Tele Columbus AG
- Company type: Public
- ISIN: DE000TCAG172
- Industry: Telecommunications
- Founded: 1985
- Headquarters: Berlin, Germany
- Area served: Germany
- Key people: Markus Oswald (Chair); Jochen Busch (Board member); Christian Biechteler (Board member); Nicolai Oswald;
- Products: Cable-TV, Internet and Telephone Services via broadband
- Brands: PŸUR
- Operating income: 426.258 million Euro (2024)
- Number of employees: 1,393 (2024)
- Website: www.telecolumbus.com

= Tele Columbus =

German telecommunications company

Tele Columbus is a large internet service provider in Germany with 3.6 million connected households via its Tier 3 network. Tele Columbus' services have been offered under the newly created umbrella brand PŸUR since September 2017.

== History ==
The company was formed in November 2006 following the merger of Tele Columbus GmbH and ewt multimedia GmbH.

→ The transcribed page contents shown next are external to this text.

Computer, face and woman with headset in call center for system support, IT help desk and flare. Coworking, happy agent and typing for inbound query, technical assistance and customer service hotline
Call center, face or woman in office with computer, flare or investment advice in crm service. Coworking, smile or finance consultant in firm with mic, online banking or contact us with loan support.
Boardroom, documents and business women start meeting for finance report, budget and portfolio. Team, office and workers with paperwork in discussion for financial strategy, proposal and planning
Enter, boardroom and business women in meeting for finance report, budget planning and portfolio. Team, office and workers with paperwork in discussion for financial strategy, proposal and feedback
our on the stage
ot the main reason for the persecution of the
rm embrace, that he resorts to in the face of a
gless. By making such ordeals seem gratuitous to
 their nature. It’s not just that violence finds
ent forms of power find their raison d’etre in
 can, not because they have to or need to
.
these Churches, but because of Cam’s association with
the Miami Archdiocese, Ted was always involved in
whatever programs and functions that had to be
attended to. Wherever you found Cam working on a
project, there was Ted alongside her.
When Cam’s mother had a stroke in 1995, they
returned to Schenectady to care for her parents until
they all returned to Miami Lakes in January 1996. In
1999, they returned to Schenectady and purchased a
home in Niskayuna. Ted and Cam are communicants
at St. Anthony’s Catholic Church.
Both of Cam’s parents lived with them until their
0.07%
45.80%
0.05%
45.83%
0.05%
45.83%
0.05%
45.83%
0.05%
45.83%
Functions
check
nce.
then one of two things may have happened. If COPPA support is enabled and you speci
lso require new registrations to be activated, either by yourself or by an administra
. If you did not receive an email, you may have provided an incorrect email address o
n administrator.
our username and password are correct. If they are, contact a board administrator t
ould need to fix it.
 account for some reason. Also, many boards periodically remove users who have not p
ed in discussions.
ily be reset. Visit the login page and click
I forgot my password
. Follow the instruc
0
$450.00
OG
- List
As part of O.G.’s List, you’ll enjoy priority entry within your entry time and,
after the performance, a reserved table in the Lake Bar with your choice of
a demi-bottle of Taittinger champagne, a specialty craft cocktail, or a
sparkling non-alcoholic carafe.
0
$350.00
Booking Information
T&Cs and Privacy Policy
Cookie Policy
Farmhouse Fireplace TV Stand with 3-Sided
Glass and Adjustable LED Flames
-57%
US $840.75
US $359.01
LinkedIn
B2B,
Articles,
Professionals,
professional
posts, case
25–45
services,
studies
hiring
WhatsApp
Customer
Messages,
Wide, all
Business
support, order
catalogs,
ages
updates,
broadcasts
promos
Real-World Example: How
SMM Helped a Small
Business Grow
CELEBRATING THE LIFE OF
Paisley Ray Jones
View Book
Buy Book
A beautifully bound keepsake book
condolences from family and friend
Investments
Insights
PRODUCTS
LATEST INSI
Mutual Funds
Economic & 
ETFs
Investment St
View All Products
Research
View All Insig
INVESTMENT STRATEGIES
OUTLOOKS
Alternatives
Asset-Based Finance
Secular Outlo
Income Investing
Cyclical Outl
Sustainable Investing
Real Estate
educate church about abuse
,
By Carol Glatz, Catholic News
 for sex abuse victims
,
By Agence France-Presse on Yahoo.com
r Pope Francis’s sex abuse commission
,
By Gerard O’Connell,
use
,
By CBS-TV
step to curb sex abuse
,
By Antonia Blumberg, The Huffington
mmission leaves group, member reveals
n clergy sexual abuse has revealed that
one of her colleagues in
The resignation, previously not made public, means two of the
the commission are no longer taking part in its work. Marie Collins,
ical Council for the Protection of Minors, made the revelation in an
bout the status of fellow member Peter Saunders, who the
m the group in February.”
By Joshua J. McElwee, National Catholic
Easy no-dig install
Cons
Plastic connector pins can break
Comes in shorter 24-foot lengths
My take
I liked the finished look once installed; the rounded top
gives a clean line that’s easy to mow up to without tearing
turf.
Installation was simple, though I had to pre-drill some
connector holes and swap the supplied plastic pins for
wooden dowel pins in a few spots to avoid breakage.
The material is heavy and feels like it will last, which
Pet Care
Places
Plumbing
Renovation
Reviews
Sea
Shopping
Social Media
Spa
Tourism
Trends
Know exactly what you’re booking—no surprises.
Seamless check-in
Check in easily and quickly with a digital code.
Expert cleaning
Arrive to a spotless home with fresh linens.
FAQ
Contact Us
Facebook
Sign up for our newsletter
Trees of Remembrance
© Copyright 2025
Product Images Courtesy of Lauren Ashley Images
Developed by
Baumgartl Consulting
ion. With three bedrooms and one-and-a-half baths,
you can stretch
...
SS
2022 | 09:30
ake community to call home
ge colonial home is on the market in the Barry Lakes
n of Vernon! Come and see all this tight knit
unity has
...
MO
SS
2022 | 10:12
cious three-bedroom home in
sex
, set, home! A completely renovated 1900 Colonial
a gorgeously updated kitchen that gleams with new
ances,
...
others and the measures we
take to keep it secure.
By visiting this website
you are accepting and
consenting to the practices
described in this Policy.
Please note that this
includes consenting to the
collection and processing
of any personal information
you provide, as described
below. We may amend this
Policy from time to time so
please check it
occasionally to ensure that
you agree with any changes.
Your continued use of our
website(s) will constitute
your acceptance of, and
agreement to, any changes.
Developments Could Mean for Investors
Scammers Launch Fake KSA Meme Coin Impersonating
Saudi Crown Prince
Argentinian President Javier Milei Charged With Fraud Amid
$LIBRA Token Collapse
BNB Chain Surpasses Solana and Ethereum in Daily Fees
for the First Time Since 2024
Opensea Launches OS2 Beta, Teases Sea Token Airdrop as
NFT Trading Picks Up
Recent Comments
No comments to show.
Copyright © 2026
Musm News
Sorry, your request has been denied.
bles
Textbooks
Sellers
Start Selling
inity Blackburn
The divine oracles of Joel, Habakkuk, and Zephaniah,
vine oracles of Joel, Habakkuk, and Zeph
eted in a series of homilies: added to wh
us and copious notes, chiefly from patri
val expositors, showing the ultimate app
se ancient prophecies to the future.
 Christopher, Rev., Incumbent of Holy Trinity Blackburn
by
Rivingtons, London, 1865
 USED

In 2015, Tele Columbus acquired Primacom and Pepcom. In addition to analogue television, their range of products includes digital television, internet, and telephone via broadband. Besides its headquarter in Berlin the company has locations in Hamburg, Leipzig, Ratingen, and Unterföhring (Munich).

Tele Columbus AG has been traded on the regulated market (Prime Standard) of the Frankfurt Stock Exchange since January 2015 and has been listed on the SDAX from June 2015 to December 2020.